Translations:Manually annotated corpora/13/en: Difference between revisions

From Clarin K-Centre
FuzzyBot (talk | contribs)
Importing a new version from external source
 
(No difference)

Latest revision as of 14:34, 14 March 2024

Information about message (contribute)
This message has no documentation. If you know where or how this message is used, you can help other translators by adding documentation to this message.
Message definition (Manually annotated corpora)
==Dutch Archaeology NER Training Dataset==
A manually annotated NER dataset, consisting of Dutch archaeological excavation reports. The following entity types are labelled: Artefacts, Time periods, Materials, Places (geographical locations), Archaeological contexts and Species.
The dataset is provided in the BIO format, with each token on 1 line and empty lines denoting sentence boundaries. On each line you can find the token, PoS tag, morphological segmentation and finally the label, separated by spaces. The PoS tag and morphological segmentation are assigned by Frog.

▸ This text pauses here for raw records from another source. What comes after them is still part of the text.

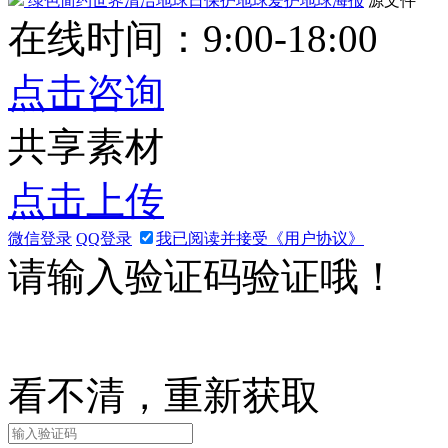
绿色简约世界清洁地球日保护地球爱护地球海报
源文件
在线时间：9:00-18:00
点击咨询
共享素材
点击上传
微信登录
QQ登录
我已阅读并接受《用户协议》
请输入验证码验证哦！
看不清，重新获取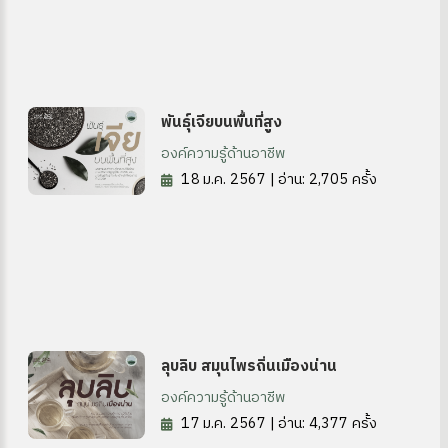
พันธุ์เจียบนพื้นที่สูง
องค์ความรู้ด้านอาชีพ
18 ม.ค. 2567 | อ่าน: 2,705 ครั้ง
ลุบลิบ สมุนไพรถิ่นเมืองน่าน
องค์ความรู้ด้านอาชีพ
17 ม.ค. 2567 | อ่าน: 4,377 ครั้ง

Dutch Archaeology NER Training Dataset

A manually annotated NER dataset, consisting of Dutch archaeological excavation reports. The following entity types are labelled: Artefacts, Time periods, Materials, Places (geographical locations), Archaeological contexts and Species. The dataset is provided in the BIO format, with each token on 1 line and empty lines denoting sentence boundaries. On each line you can find the token, PoS tag, morphological segmentation and finally the label, separated by spaces. The PoS tag and morphological segmentation are assigned by Frog.